Yesterday I presented a way of assessing the quality of a miner, using Banro Corp as a negative example.
Today I would like to use the same method to show the opposite thing - an African miner operating excellent assets. I think everybody interested in the gold sector surely knows Randgold Resources. In my opinion it is one of the best world's miners (maybe the best).
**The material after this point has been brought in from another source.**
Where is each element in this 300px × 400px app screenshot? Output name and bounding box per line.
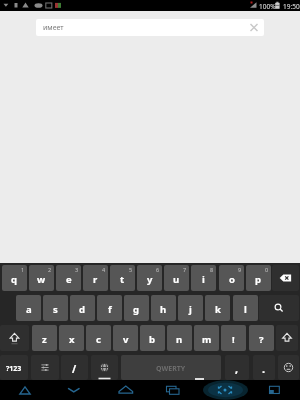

Its quality lies in excellent assets the company owns.
To remind my readers - Randgold operates four mines, of which two are fully consolidated in the company's financial statements (Tongon and Loulo - Gounkoto complex) and the other two are accounted for using an equity method of accounting (Kibali and Morila).
To keep things as simple as possible, below I present revenue delivered by all four mines per ton of ore processed, using a fixed price of gold realized in 1Q 2016:
The chart shows that if between 2012 and 2015 Randgold were selling its gold at a fixed price of $1,187 per ounce (the average price realized in 1Q 2016) it would have increased its revenue from $88.4 per ton in 2012 to $105.7 per ton of ore processed in 2015. In my opinion, this assumption confirms the high quality of the company's assets.
Note: The last drop from $105.7 to $96.4 should be treated as a one-off.
Now, cash costs of production:
Here it is easy to spot that between 2013 and 2015 Randgold cut its cash costs of production from $53.9 to $44.2 per ton of ore.
Summarizing - higher revenue per ton of ore processed plus lower cash costs result in higher margins delivered by Randgold's mines.
Indeed, Randgold is the best in class...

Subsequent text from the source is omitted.